Estela Aragon, Global Centre for Climate Mobility

Muhammed Ceesay, MS Student in Environment and Sustainability at the University of Michigan, Ann Arbor

Climate Change Adaptation Through Micro-scale mobility: the Dynamics of Socially Differentiated Pathways

Geneviève Minville, PhD Candidate in Geography (York University) & Research Specialist (CERDA)

Rethinking Climate Mobility for Flexible Policy Responses

Ms. Apaemi Betts, Technical Advisor from the ECOWAS component of the GIZ Global Programme on HMCC

What Policy Space for Responding to Climate Migration

PANELISTS

October 28, 2025 at 12:00:00 AM

10:00am-11:30am EST

Session 14.2

Varieties of vulnerability

Muhammed Ceesay

BIO

Coming soon.

ABSTRACT

Academic and media discourses of climate mobility have largely emphasized permanent and long-distance migration associated with climate change stressors and hazards, with little attention to more localized and short-term forms of mobility or micro-mobility. In this study, we sought to deepen understanding of the wider spectrum of mobility responses to climate-related hazards by investigating how micro-mobilities are used as adaptation pathways among small holder riparian rice farmers facing saltwater intrusion in two communities in the North Bank Region of The Gambia.  The analysis draws on extensive qualitative data collection, including interviews with 20 rice farmers and 4 agriculture officials, two community workshops, and participant observation. The findings demonstrate that the intensification of the saltwater hazard is a primary driver of changing mobility practices. However, rather than the “out-migration” or “displacement” that has been the core research concern related to climate mobility, this research demonstrates the growing frequency of micro-mobility—including short-term and seasonal movements—which has in turn enabled access to more reliable livelihood opportunities essential for the farmers’ adaptation. Though these forms of mobility are dynamic, extending livelihoods in new directions, they are also socially differentiated in that mobility and immobility reflect economic, cultural and spatial contours of rural society.

Geneviève Minville

BIO

Geneviève Minville is a PhD Candidate in Human Geography at York University (Faculty of Environmental and Urban Change) and a Research Specialist at the Centre for Expertise on the Well-Being and Physical Health of Refugees and Asylum Seekers (CERDA).
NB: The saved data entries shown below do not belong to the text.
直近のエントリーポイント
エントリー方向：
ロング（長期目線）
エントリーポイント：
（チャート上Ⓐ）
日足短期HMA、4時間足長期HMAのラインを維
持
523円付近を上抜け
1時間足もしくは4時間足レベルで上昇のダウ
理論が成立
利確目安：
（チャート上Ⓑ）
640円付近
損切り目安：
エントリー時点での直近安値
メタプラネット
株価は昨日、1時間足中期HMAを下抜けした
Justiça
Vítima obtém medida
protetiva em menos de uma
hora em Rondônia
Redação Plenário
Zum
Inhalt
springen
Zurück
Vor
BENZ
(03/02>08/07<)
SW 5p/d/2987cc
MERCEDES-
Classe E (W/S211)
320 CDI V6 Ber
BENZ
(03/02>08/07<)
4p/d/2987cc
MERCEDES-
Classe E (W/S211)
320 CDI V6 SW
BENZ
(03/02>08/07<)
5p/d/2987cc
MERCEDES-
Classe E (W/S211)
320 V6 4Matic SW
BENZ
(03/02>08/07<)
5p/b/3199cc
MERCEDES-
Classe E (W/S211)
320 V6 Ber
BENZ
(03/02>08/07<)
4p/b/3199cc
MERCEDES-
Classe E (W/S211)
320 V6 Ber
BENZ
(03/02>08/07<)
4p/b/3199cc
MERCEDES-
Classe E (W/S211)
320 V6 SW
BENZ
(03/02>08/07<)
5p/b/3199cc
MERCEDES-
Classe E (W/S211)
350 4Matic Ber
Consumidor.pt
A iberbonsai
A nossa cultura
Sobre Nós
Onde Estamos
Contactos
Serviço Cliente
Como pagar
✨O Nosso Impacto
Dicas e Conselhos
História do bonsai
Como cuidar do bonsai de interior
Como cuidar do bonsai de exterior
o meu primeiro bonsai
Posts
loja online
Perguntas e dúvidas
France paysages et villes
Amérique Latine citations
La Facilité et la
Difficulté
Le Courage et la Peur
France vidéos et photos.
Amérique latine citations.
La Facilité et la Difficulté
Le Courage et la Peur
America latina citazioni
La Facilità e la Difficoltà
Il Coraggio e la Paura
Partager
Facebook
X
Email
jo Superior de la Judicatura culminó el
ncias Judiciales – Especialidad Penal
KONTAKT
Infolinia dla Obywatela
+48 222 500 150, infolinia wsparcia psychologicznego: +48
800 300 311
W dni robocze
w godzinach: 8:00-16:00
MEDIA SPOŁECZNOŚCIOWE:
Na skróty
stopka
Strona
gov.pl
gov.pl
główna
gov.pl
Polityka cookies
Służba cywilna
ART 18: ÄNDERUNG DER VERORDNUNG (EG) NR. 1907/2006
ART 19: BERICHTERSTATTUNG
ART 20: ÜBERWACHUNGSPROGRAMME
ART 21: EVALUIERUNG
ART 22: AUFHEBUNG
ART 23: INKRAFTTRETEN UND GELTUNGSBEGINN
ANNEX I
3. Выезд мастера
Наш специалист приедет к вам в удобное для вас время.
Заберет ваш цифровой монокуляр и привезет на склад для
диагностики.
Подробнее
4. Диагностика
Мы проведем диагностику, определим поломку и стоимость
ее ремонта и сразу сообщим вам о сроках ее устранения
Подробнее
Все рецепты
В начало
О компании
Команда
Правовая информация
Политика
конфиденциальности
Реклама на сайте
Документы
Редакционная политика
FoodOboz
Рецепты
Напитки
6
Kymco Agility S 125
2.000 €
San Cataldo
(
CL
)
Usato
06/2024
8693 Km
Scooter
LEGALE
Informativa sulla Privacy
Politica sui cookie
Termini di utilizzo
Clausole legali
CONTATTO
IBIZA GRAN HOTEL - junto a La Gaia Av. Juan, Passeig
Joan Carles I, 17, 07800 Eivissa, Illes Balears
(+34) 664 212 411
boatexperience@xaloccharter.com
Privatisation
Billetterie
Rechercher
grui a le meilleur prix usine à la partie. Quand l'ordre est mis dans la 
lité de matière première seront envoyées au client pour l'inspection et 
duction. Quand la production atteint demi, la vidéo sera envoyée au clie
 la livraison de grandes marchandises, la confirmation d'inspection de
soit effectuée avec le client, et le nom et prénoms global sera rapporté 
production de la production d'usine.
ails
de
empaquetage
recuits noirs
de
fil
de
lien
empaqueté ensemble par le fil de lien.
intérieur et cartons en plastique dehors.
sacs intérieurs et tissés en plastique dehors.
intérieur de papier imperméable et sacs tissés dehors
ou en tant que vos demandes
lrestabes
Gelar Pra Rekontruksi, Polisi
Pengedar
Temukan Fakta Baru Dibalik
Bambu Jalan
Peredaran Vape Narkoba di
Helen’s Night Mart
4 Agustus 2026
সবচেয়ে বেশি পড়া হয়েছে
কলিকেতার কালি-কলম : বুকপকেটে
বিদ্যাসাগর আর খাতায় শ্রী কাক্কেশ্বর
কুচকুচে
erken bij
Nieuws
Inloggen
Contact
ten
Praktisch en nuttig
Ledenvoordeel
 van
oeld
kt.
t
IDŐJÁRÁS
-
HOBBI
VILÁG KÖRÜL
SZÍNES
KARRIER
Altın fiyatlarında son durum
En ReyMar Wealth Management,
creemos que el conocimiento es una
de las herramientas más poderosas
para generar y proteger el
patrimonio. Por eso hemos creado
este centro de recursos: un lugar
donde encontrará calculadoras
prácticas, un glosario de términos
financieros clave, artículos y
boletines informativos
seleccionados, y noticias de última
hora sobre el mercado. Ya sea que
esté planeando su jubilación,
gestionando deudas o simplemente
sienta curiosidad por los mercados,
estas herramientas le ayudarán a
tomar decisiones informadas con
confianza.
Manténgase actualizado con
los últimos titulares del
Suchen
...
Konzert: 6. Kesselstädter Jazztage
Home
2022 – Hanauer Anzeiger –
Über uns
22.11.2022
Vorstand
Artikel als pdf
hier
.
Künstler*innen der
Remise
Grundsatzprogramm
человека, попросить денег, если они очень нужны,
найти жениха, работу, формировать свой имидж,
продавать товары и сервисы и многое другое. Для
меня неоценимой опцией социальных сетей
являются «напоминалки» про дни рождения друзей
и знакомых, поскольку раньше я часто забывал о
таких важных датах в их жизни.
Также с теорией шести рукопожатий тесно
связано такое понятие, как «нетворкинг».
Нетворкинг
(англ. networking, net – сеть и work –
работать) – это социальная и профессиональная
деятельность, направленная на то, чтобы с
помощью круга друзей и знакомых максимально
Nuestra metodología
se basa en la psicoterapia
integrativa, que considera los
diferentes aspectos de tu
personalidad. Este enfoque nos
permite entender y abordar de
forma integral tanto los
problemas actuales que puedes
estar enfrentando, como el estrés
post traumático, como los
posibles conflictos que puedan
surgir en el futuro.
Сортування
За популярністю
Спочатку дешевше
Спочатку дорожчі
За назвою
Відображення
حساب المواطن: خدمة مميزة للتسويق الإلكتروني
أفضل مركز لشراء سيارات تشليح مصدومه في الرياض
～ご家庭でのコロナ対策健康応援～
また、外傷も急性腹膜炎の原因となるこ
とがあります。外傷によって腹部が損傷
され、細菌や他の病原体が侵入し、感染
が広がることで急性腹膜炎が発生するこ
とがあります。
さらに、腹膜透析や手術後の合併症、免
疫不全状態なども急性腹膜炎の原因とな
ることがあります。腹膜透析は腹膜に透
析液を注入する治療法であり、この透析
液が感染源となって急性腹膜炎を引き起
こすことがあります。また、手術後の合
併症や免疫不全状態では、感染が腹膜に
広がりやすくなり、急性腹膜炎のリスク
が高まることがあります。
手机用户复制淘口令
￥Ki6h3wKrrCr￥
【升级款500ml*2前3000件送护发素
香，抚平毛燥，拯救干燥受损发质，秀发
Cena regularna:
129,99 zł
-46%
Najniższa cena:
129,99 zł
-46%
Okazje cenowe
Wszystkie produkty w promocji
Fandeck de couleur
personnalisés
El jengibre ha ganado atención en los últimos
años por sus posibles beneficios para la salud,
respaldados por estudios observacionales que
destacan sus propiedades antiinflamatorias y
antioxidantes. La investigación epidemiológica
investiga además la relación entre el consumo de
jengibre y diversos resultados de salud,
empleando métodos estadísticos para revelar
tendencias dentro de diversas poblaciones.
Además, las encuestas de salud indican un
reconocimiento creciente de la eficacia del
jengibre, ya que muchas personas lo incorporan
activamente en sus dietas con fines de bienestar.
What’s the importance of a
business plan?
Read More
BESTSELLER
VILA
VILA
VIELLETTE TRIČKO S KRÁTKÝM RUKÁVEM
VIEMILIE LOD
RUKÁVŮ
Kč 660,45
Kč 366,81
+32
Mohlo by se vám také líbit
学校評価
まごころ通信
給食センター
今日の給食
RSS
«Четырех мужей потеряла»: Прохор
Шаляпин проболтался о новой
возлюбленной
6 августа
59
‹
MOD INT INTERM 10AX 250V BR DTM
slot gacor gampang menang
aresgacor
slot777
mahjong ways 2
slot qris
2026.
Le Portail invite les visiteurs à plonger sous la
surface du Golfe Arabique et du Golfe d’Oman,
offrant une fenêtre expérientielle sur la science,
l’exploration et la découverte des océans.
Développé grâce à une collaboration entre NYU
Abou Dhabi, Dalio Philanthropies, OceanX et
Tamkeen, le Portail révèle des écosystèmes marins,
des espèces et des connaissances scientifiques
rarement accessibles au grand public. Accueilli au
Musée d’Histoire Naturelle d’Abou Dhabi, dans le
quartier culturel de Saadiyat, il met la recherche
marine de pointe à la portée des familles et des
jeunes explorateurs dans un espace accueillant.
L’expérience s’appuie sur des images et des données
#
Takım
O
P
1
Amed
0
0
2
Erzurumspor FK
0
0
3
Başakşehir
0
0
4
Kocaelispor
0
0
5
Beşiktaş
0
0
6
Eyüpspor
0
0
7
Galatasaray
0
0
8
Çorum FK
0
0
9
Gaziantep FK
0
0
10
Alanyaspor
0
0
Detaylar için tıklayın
She holds a Master’s Degree in International Development and Globalization and a Bachelor’s Degree in Social Work. Her PhD research focuses on the experiences of mobility within communities in Zambales, Philippines, since the Mt. Pinatubo volcanic eruption and the ongoing extractive activities in the region, using a feminist political ecology perspective. Her work with the CERDA focuses on ensuring that health professionals working with refugees and asylum seekers in Quebec are trained to better support patients who have migrated in the context of climate and environmental change.

ABSTRACT

This two-part presentation critically examines mobility in relation to climate and environmental change, focusing on both pre-migration and post-migration contexts. I first present preliminary data from a case study conducted in the Philippines among coastal communities at risk of being uprooted by coastal erosion during typhoon seasons, which are becoming increasingly intense due to climate change. From an apolitical perspective, the risks of future displacement of this community highlights climate risks and the need for action. However, field data show that the situation is much more complex and that climate factors are only one part of the puzzle, while political and economic decisions based on development strategies play a leading role in erosion and the risk of displacement. Overall, I argue against apolitical and ahistorical views of climate and environmental migration. Such approaches can lead to simplistic conclusions that mask the real causes of displacement and limit our understanding of potential solutions. Similarly, this case study demonstrates that climate alone is rarely the sole cause of migration and that treating it as exceptional oversimplifies the complex drivers of human mobility.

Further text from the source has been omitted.